Sweet Auburn: The Magazine of the Friends of Mount Auburn The Art of Memory: Monuments Through Time | Page 7
the Art of Memory
civil war memory
During the Civil War, young soldiers and individuals fighting for the
abolitionist cause were buried at Mount Auburn. The tragic losses of
the war brought a new realism to commemoration — in contrast to
the previous period of Victorian sentimentalism. Personal military
effects, such as a hat, belt, and sword replaced earlier romantic motifs.

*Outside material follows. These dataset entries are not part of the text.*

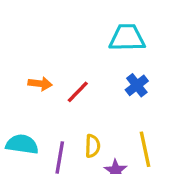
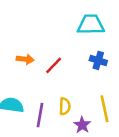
blue cross: (137, 85) -> (98, 60), turned -35

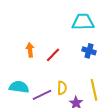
orange arrow: (25, 59) -> (30, 50), turned -104
purple line: (40, 115) -> (42, 95), turned 54

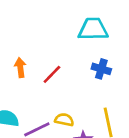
yellow semicircle: (62, 88) -> (64, 120), turned -80

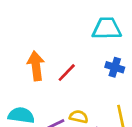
orange arrow: (20, 68) -> (36, 66), size x1.5

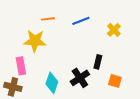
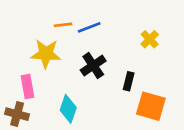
blue line: (81, 21) -> (89, 27), moved
black cross: (80, 78) -> (93, 66), moved
orange square: (115, 81) -> (151, 106), size x1.6

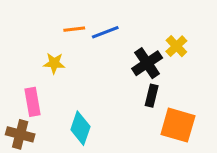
yellow star: (46, 54) -> (54, 63), size x0.6
black cross: (93, 66) -> (147, 63), moved

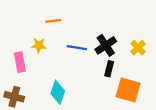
blue line: (105, 32) -> (77, 48), moved, turned 30
yellow cross: (176, 46) -> (138, 48), moved
pink rectangle: (32, 102) -> (20, 62), moved

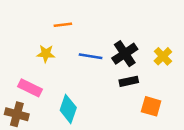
pink rectangle: (20, 62) -> (30, 88), moved, turned -54
black rectangle: (109, 69) -> (129, 81), turned 64
orange square: (128, 90) -> (151, 106), size x0.7

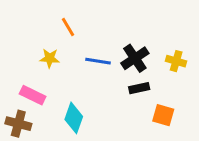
orange line: (63, 25) -> (68, 27), turned 66
yellow cross: (163, 56) -> (176, 61), turned -30

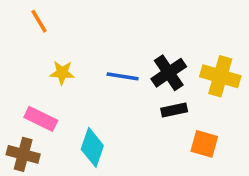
orange line: (68, 27) -> (39, 21), moved
yellow cross: (176, 61) -> (220, 76), size x1.5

Many of these memorials include words and images that together
present a moving pictorial narrative.
Photo, Meg L. Winslow, 2013
Nathaniel Bowditch, (1839 – 1863),
Lot 1206 Tulip Path
Photo, Mount Auburn Staff, 2010
Henry Bowditch was stricken with grief at the loss of
his son, Nathaniel Bowditch, who was killed in Virginia
in 1863. Henry had Nathaniel’s body embalmed and
brought home to Massachusetts. He wanted to keep
Nathaniel’s memory alive through a tangible means that
would perpetuate his son’s presence. Drew Faust, author
of This Republic of Suffering, writes, “For Nat’s grave at
Mount Auburn Cemetery, Bowditch designed another
embodiment of his life, exactly copying his sword in
stone to serve as a monument.” 8 Nathaniel’s body lies
beneath the carved brownstone likeness of his saber.
Charles T. Torrey, (1813 – 1846),
Lot 1282 Fir and Spruce Avenues
A Unitarian minister who devoted himself to the abolitionist cause,
Charles T. Torrey was arrested for his actions and died in a Baltimore
prison. In 1846, the Friends of the American Slave commissioned
local stone carvers Joseph and Thomas A. Carew to design a capped
marble obelisk to mark his grave at Mount Auburn. Inscriptions
on the memorial reveal that Torrey died a martyr, a “victim of his
suffering.” A bas-relief depicts portrait of Torrey. A laurel wreath,
ancient symbol of victory over death, adorns the shaft of the monument
accompanied by the words from a letter Torrey wrote in prison: “It
is better to die in prison with the peace of God in our breasts, than
to live in freedom with polluted conscience.”